= What is being asked =
Word for word, copy out the data below, omitting pictures.

= Excerpted data =
-- Opening Marker --

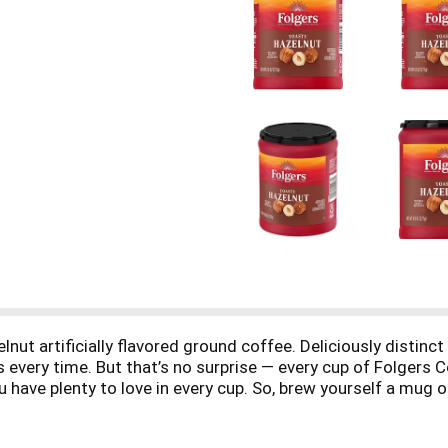
nut artificially flavored ground coffee. Deliciously distinct
s every time. But that’s no surprise — every cup of Folgers 
u have plenty to love in every cup. So, brew yourself a mug 
ener, or drink it as is for incredible taste that’s sure to el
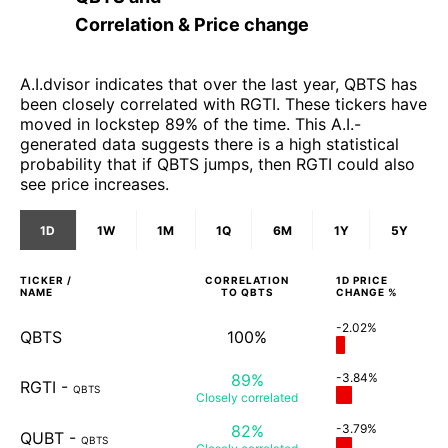
Correlation & Price change
A.I.dvisor indicates that over the last year, QBTS has
been closely correlated with RGTI. These tickers have
moved in lockstep 89% of the time. This A.I.-
generated data suggests there is a high statistical
probability that if QBTS jumps, then RGTI could also
see price increases.
1D
1W
1M
1Q
6M
1Y
5Y
TICKER /
CORRELATION
1D
PRICE
NAME
TO
QBTS
CHANGE %
-2.02%
QBTS
100%
89%
-3.84%
RGTI
-
QBTS
Closely
correlated
82%
-3.79%
QUBT
-
QBTS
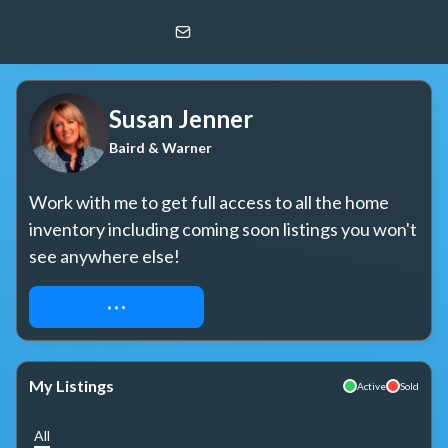
Susan Jenner
Baird & Warner
Susan Jenner
Baird & Warner
Work with me to get full access to all the home 
inventory including coming soon listings you won't 
see anywhere else!
REQUEST ACCESS
My Listings
Active
Sold
All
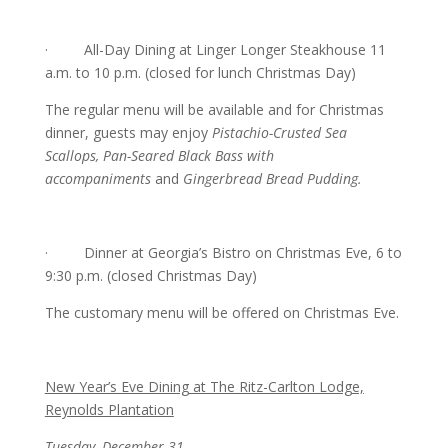
· All-Day Dining at Linger Longer Steakhouse 11
a.m. to 10 p.m. (closed for lunch Christmas Day)
The regular menu will be available and for Christmas
dinner, guests may enjoy
Pistachio-Crusted Sea
Scallops, Pan-Seared Black Bass with
accompaniments
and
Gingerbread Bread Pudding.
· Dinner at Georgia’s Bistro on Christmas Eve, 6 to
9:30 p.m. (closed Christmas Day)
The customary menu will be offered on Christmas Eve.
New Year’s Eve Dining at The Ritz-Carlton Lodge,
Reynolds Plantation
Tuesday, December 31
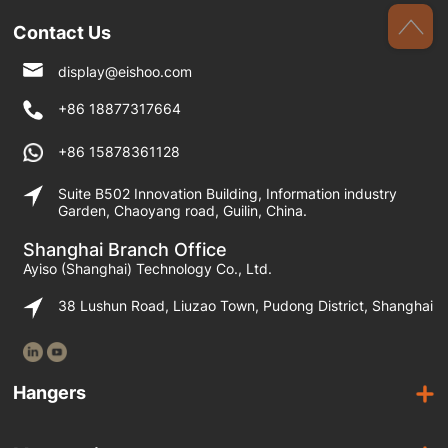
Contact Us
display@eishoo.com
+86 18877317664
+86 15878361128
Suite B502 Innovation Building, Information industry
Garden, Chaoyang road, Guilin, China.
Shanghai Branch Office
Ayiso (Shanghai) Technology Co., Ltd.
38 Lushun Road, Liuzao Town, Pudong District, Shanghai
Hangers
Wooden Hangers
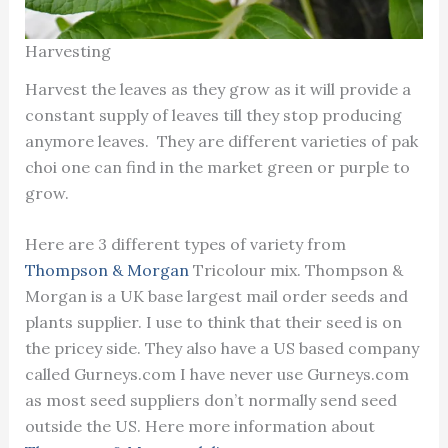
Harvesting
Harvest the leaves as they grow as it will provide a
constant supply of leaves till they stop producing
anymore leaves. They are different varieties of pak
choi one can find in the market green or purple to
grow.
Here are 3 different types of variety from
Thompson & Morgan
Tricolour mix. Thompson &
Morgan is a UK base largest mail order seeds and
plants supplier. I use to think that their seed is on
the pricey side. They also have a US based company
called Gurneys.com I have never use Gurneys.com
as most seed suppliers don’t normally send seed
outside the US. Here more information about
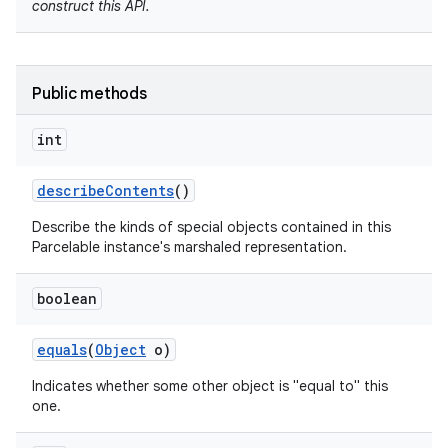
construct this API.
Public methods
int
describe
Contents
()
Describe the kinds of special objects contained in this
nits
Parcelable instance's marshaled representation.
boolean
equals
(
Object
o)
Indicates whether some other object is "equal to" this
one.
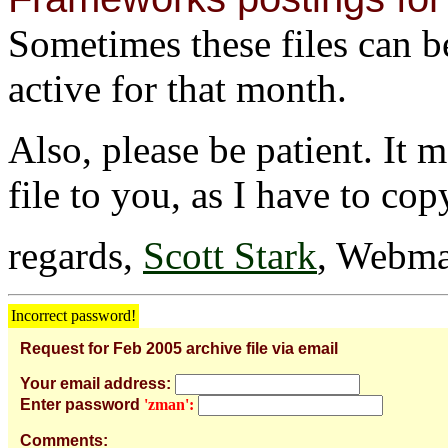
Sometimes these files can be 
active for that month.
Also, please be patient. It 
file to you, as I have to cop
regards,
Scott Stark
, Webma
Incorrect password!
Request for Feb 2005 archive file via email
Your email address:
Enter password
'zman':
Comments:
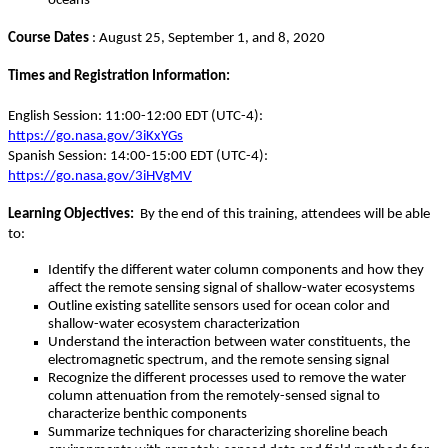
oceans
Course Dates
: August 25, September 1, and 8, 2020
Times and Registration Information:
English Session: 11:00-12:00 EDT (UTC-4):
https://go.nasa.gov/3iKxYGs
Spanish Session: 14:00-15:00 EDT (UTC-4):
https://go.nasa.gov/3iHVgMV
Learning Objectives:
By the end of this training, attendees will be able
to:
Identify the different water column components and how they
affect the remote sensing signal of shallow-water ecosystems
Outline existing satellite sensors used for ocean color and
shallow-water ecosystem characterization
Understand the interaction between water constituents, the
electromagnetic spectrum, and the remote sensing signal
Recognize the different processes used to remove the water
column attenuation from the remotely-sensed signal to
characterize benthic components
Summarize techniques for characterizing shoreline beach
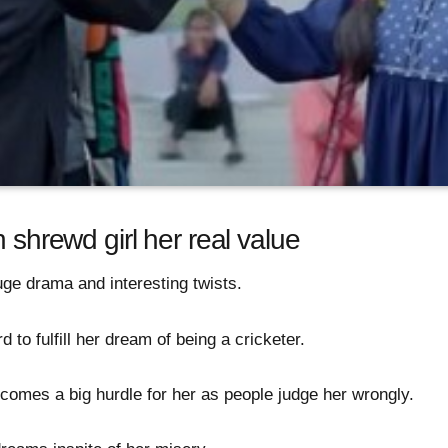
h shrewd girl her real value
uge drama and interesting twists.
d to fulfill her dream of being a cricketer.
comes a big hurdle for her as people judge her wrongly.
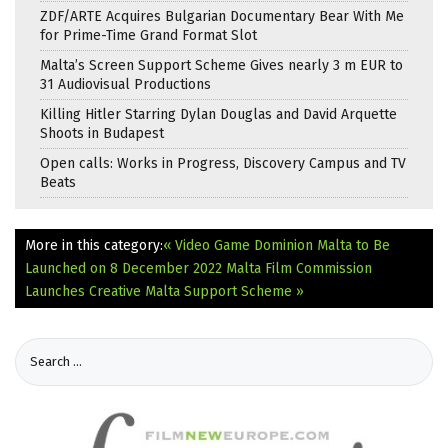
ZDF/ARTE Acquires Bulgarian Documentary Bear With Me
for Prime-Time Grand Format Slot
Malta’s Screen Support Scheme Gives nearly 3 m EUR to
31 Audiovisual Productions
Killing Hitler Starring Dylan Douglas and David Arquette
Shoots in Budapest
Open calls: Works in Progress, Discovery Campus and TV
Beats
More in this category:
« Video Game Dominion Malta to Be
Launched on 8 December 2022
Malta Film Commission
Launches Creative Malta Support Scheme »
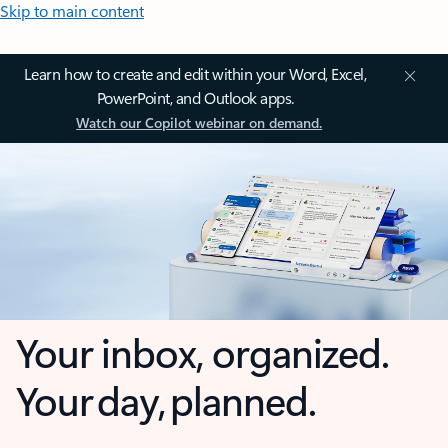
Skip to main content
Learn how to create and edit within your Word, Excel,
PowerPoint, and Outlook apps.
Watch our Copilot webinar on demand.
Your inbox, organized.
Your day, planned.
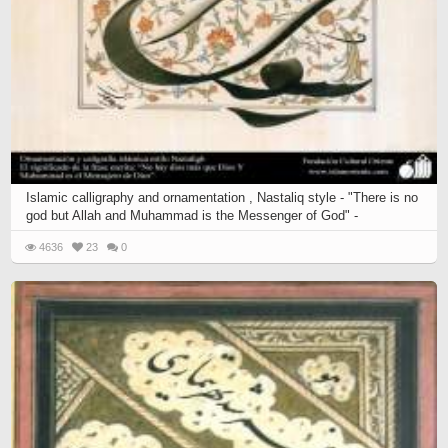
Islamic calligraphy and ornamentation , Nastaliq style - "There is no
god but Allah and Muhammad is the Messenger of God" -
4636
23
0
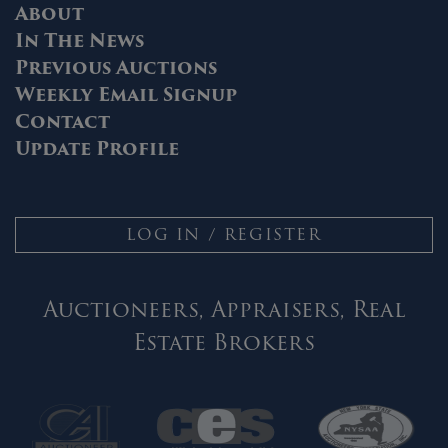
About
In The News
Previous Auctions
Weekly Email Signup
Contact
Update Profile
LOG IN / REGISTER
Auctioneers, Appraisers, Real
Estate Brokers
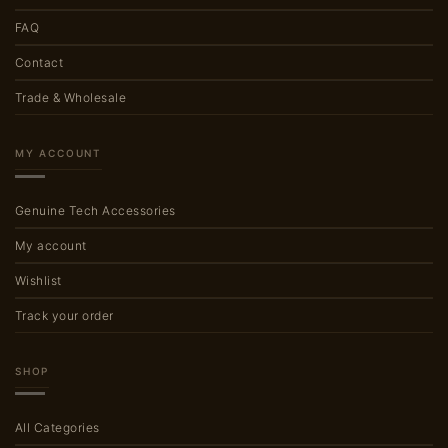
FAQ
Contact
Trade & Wholesale
MY ACCOUNT
Genuine Tech Accessories
My account
Wishlist
Track your order
SHOP
All Categories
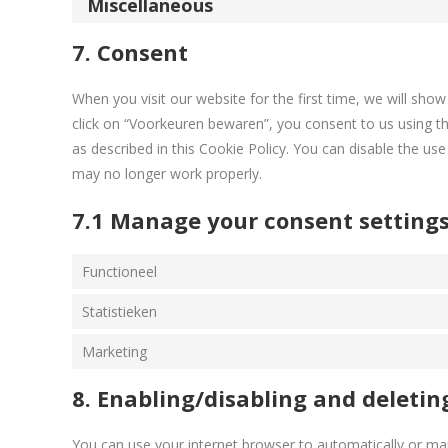
Miscellaneous
7. Consent
When you visit our website for the first time, we will sh
click on “Voorkeuren bewaren”, you consent to us using th
as described in this Cookie Policy. You can disable the us
may no longer work properly.
7.1 Manage your consent setting
Functioneel
Statistieken
Marketing
8. Enabling/disabling and deletin
You can use your internet browser to automatically or man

-- Closing Marker --

= Your response =
nut artificially flavored ground coffee. Deliciously distinct
s every time. But that’s no surprise — every cup of Folgers 
u have plenty to love in every cup. So, brew yourself a mug 
ener, or drink it as is for incredible taste that’s sure to el
Correlation & Price change
A.I.dvisor indicates that over the last year, QBTS has
been closely correlated with RGTI. These tickers have
moved in lockstep 89% of the time. This A.I.-
generated data suggests there is a high statistical
probability that if QBTS jumps, then RGTI could also
see price increases.
1D
1W
1M
1Q
6M
1Y
5Y
TICKER /
CORRELATION
1D
PRICE
NAME
TO
QBTS
CHANGE %
-2.02%
QBTS
100%
89%
-3.84%
RGTI
-
QBTS
Closely
correlated
82%
-3.79%
QUBT
-
QBTS
Susan Jenner
Baird & Warner
Susan Jenner
Baird & Warner
Work with me to get full access to all the home 
inventory including coming soon listings you won't 
see anywhere else!
REQUEST ACCESS
My Listings
Active
Sold
All
· All-Day Dining at Linger Longer Steakhouse 11
a.m. to 10 p.m. (closed for lunch Christmas Day)
The regular menu will be available and for Christmas
dinner, guests may enjoy
Pistachio-Crusted Sea
Scallops, Pan-Seared Black Bass with
accompaniments
and
Gingerbread Bread Pudding.
· Dinner at Georgia’s Bistro on Christmas Eve, 6 to
9:30 p.m. (closed Christmas Day)
The customary menu will be offered on Christmas Eve.
New Year’s Eve Dining at The Ritz-Carlton Lodge,
Reynolds Plantation
Tuesday, December 31
Contact Us
display@eishoo.com
+86 18877317664
+86 15878361128
Suite B502 Innovation Building, Information industry
Garden, Chaoyang road, Guilin, China.
Shanghai Branch Office
Ayiso (Shanghai) Technology Co., Ltd.
38 Lushun Road, Liuzao Town, Pudong District, Shanghai
Hangers
Wooden Hangers
Harvesting
Harvest the leaves as they grow as it will provide a
constant supply of leaves till they stop producing
anymore leaves. They are different varieties of pak
choi one can find in the market green or purple to
grow.
Here are 3 different types of variety from
Thompson & Morgan
Tricolour mix. Thompson &
Morgan is a UK base largest mail order seeds and
plants supplier. I use to think that their seed is on
the pricey side. They also have a US based company
called Gurneys.com I have never use Gurneys.com
as most seed suppliers don’t normally send seed
outside the US. Here more information about
construct this API.
Public methods
int
describe
Contents
()
Describe the kinds of special objects contained in this
nits
Parcelable instance's marshaled representation.
boolean
equals
(
Object
o)
Indicates whether some other object is "equal to" this
one.
Sometimes these files can be 
active for that month.
Also, please be patient. It 
file to you, as I have to cop
regards,
Scott Stark
, Webma
Incorrect password!
Request for Feb 2005 archive file via email
Your email address:
Enter password
'zman':
Comments:
oceans
Course Dates
: August 25, September 1, and 8, 2020
Times and Registration Information:
English Session: 11:00-12:00 EDT (UTC-4):
https://go.nasa.gov/3iKxYGs
Spanish Session: 14:00-15:00 EDT (UTC-4):
https://go.nasa.gov/3iHVgMV
Learning Objectives:
By the end of this training, attendees will be able
to:
Identify the different water column components and how they
affect the remote sensing signal of shallow-water ecosystems
Outline existing satellite sensors used for ocean color and
shallow-water ecosystem characterization
Understand the interaction between water constituents, the
electromagnetic spectrum, and the remote sensing signal
Recognize the different processes used to remove the water
column attenuation from the remotely-sensed signal to
characterize benthic components
Summarize techniques for characterizing shoreline beach
h shrewd girl her real value
uge drama and interesting twists.
d to fulfill her dream of being a cricketer.
comes a big hurdle for her as people judge her wrongly.
ZDF/ARTE Acquires Bulgarian Documentary Bear With Me
for Prime-Time Grand Format Slot
Malta’s Screen Support Scheme Gives nearly 3 m EUR to
31 Audiovisual Productions
Killing Hitler Starring Dylan Douglas and David Arquette
Shoots in Budapest
Open calls: Works in Progress, Discovery Campus and TV
Beats
More in this category:
« Video Game Dominion Malta to Be
Launched on 8 December 2022
Malta Film Commission
Launches Creative Malta Support Scheme »
Skip to main content
Learn how to create and edit within your Word, Excel,
PowerPoint, and Outlook apps.
Watch our Copilot webinar on demand.
Your inbox, organized.
Your day, planned.
Islamic calligraphy and ornamentation , Nastaliq style - "There is no
god but Allah and Muhammad is the Messenger of God" -
4636
23
0
About
In The News
Previous Auctions
Weekly Email Signup
Contact
Update Profile
LOG IN / REGISTER
Auctioneers, Appraisers, Real
Estate Brokers
FAQ
Contact
Trade & Wholesale
MY ACCOUNT
Genuine Tech Accessories
My account
Wishlist
Track your order
SHOP
All Categories
Miscellaneous
7. Consent
When you visit our website for the first time, we will sh
click on “Voorkeuren bewaren”, you consent to us using th
as described in this Cookie Policy. You can disable the us
may no longer work properly.
7.1 Manage your consent setting
Functioneel
Statistieken
Marketing
8. Enabling/disabling and deletin
You can use your internet browser to automatically or man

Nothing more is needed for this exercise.